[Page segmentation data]
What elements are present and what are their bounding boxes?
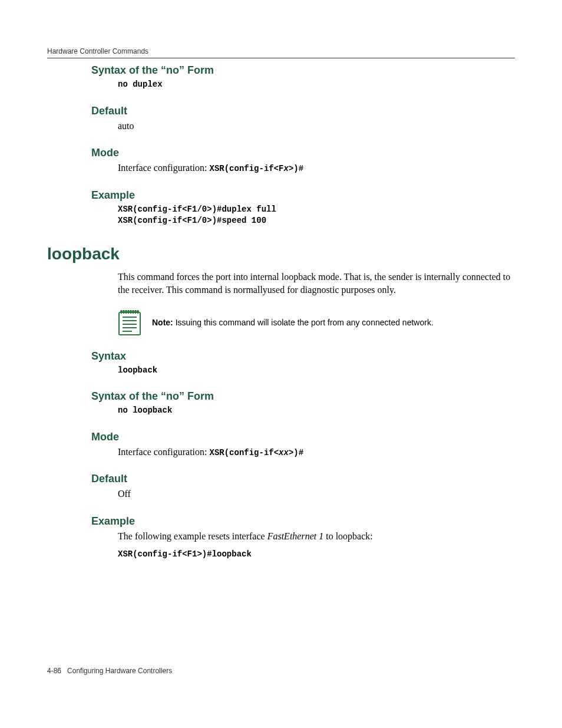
mode-body-pre-2: Interface configuration: (118, 447, 209, 457)
text-example-2: The following example resets interface F… (118, 530, 515, 543)
page-number: 4-86 (47, 667, 61, 675)
mode-code-c-2: >)# (289, 448, 303, 457)
mode-code-a-1: XSR(config-if<F (209, 164, 283, 173)
example-body-post: to loopback: (323, 531, 373, 541)
notepad-icon (118, 309, 141, 336)
running-head: Hardware Controller Commands (47, 47, 515, 58)
text-mode-1: Interface configuration: XSR(config-if<F… (118, 162, 515, 175)
page-footer: 4-86 Configuring Hardware Controllers (47, 667, 172, 675)
example-body-ital: FastEthernet 1 (267, 531, 324, 541)
code-no-loopback: no loopback (118, 405, 515, 417)
text-default-1: auto (118, 120, 515, 133)
note-label: Note: (152, 318, 173, 327)
document-page: Hardware Controller Commands Syntax of t… (0, 0, 562, 728)
mode-code-a-2: XSR(config-if< (209, 448, 279, 457)
note-text: Note: Issuing this command will isolate … (152, 318, 434, 327)
code-example-2: XSR(config-if<F1>)#loopback (118, 549, 515, 561)
heading-mode-2: Mode (91, 431, 515, 443)
paragraph-loopback: This command forces the port into intern… (118, 271, 515, 297)
mode-code-b-1: x (284, 164, 289, 173)
heading-default-2: Default (91, 473, 515, 485)
heading-example-2: Example (91, 515, 515, 528)
heading-mode-1: Mode (91, 147, 515, 159)
heading-example-1: Example (91, 189, 515, 202)
heading-syntax-no-form-2: Syntax of the “no” Form (91, 390, 515, 403)
text-mode-2: Interface configuration: XSR(config-if<x… (118, 446, 515, 459)
example-body-pre: The following example resets interface (118, 531, 267, 541)
text-default-2: Off (118, 487, 515, 500)
note-block: Note: Issuing this command will isolate … (118, 309, 515, 336)
mode-code-b-2: xx (279, 448, 289, 457)
footer-title: Configuring Hardware Controllers (67, 667, 172, 675)
heading-syntax-no-form-1: Syntax of the “no” Form (91, 64, 515, 77)
heading-default-1: Default (91, 105, 515, 117)
heading-loopback: loopback (47, 245, 515, 263)
code-example-1: XSR(config-if<F1/0>)#duplex full XSR(con… (118, 204, 515, 227)
mode-body-pre-1: Interface configuration: (118, 163, 209, 173)
code-loopback: loopback (118, 365, 515, 377)
mode-code-c-1: >)# (289, 164, 303, 173)
heading-syntax: Syntax (91, 350, 515, 363)
code-no-duplex: no duplex (118, 79, 515, 91)
note-body: Issuing this command will isolate the po… (173, 318, 434, 327)
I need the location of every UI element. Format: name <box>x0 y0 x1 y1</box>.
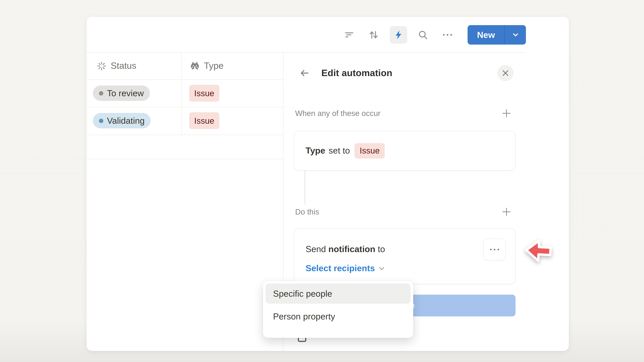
new-dropdown-button[interactable] <box>505 25 526 44</box>
database-window: New Status <box>86 17 569 351</box>
status-label: Validating <box>107 115 145 126</box>
row-divider <box>86 135 283 135</box>
new-button-group: New <box>468 25 526 44</box>
annotation-arrow-left <box>523 237 554 264</box>
search-button[interactable] <box>418 30 428 40</box>
column-divider <box>181 52 182 135</box>
column-label: Status <box>111 61 136 71</box>
type-label: Issue <box>194 88 214 98</box>
search-icon <box>418 30 428 40</box>
type-label: Issue <box>194 116 214 125</box>
add-action-button[interactable] <box>502 207 511 217</box>
stage: New Status <box>0 0 644 362</box>
select-recipients-dropdown[interactable]: Select recipients <box>306 263 385 274</box>
bug-icon <box>190 61 200 71</box>
plus-icon <box>502 207 511 217</box>
more-icon <box>490 249 492 250</box>
automation-button[interactable] <box>390 26 407 43</box>
close-button[interactable] <box>498 65 514 81</box>
trigger-section-label: When any of these occur <box>295 109 380 118</box>
filter-icon <box>344 30 354 40</box>
more-icon <box>442 30 454 40</box>
status-cell-pill[interactable]: Validating <box>93 113 151 128</box>
close-icon <box>502 69 509 77</box>
row-divider <box>86 79 283 80</box>
automation-lightning-icon <box>394 30 404 40</box>
add-trigger-button[interactable] <box>502 109 511 118</box>
action-section-label: Do this <box>295 207 319 217</box>
back-button[interactable] <box>298 67 311 79</box>
chevron-down-icon <box>378 265 385 272</box>
toolbar-divider <box>86 52 525 53</box>
row-divider <box>86 159 283 159</box>
type-cell-tag[interactable]: Issue <box>189 85 219 102</box>
action-text-suffix: to <box>378 244 385 254</box>
flow-connector-line <box>304 171 305 204</box>
action-description: Send notification to <box>306 243 385 255</box>
plus-icon <box>502 109 511 118</box>
status-dot <box>99 91 103 95</box>
row-divider <box>86 107 283 107</box>
action-text-emphasis: notification <box>328 244 375 254</box>
status-property-icon <box>96 61 107 71</box>
sort-button[interactable] <box>368 30 379 40</box>
trigger-operator: set to <box>329 145 350 156</box>
recipients-menu: Specific people Person property <box>263 281 413 338</box>
trigger-card[interactable]: Type set to Issue <box>294 131 516 171</box>
new-button[interactable]: New <box>468 25 504 44</box>
panel-title: Edit automation <box>321 67 392 79</box>
trigger-value-tag: Issue <box>355 143 385 158</box>
status-cell-pill[interactable]: To review <box>93 85 150 101</box>
column-header-type[interactable]: Type <box>190 52 224 79</box>
column-header-status[interactable]: Status <box>96 52 136 79</box>
arrow-left-icon <box>300 68 310 78</box>
filter-button[interactable] <box>344 30 354 40</box>
chevron-down-icon <box>511 31 520 39</box>
action-more-button[interactable] <box>483 239 506 260</box>
status-dot <box>99 118 103 123</box>
menu-item-specific-people[interactable]: Specific people <box>266 284 410 304</box>
type-cell-tag[interactable]: Issue <box>189 112 219 129</box>
page-background: New Status <box>0 0 644 362</box>
status-label: To review <box>107 88 144 98</box>
action-text-prefix: Send <box>306 244 326 254</box>
sort-icon <box>368 30 379 40</box>
column-label: Type <box>204 61 224 71</box>
action-card: Send notification to Select recipients <box>294 228 516 284</box>
view-options-button[interactable] <box>442 30 454 40</box>
menu-item-person-property[interactable]: Person property <box>266 306 410 327</box>
select-recipients-label: Select recipients <box>306 263 375 274</box>
trigger-property: Type <box>306 145 325 156</box>
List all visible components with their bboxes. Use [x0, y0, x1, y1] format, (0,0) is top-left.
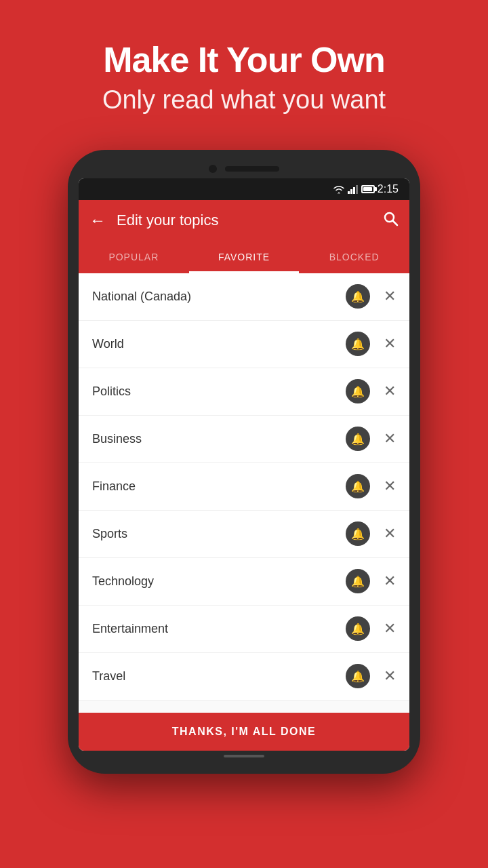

**Your goal**
Take every line from the records above that has the word "plus" and copy it.

**Response to this exercise**
plus-icon <box>502 207 511 217</box>
plus-icon <box>502 109 511 118</box>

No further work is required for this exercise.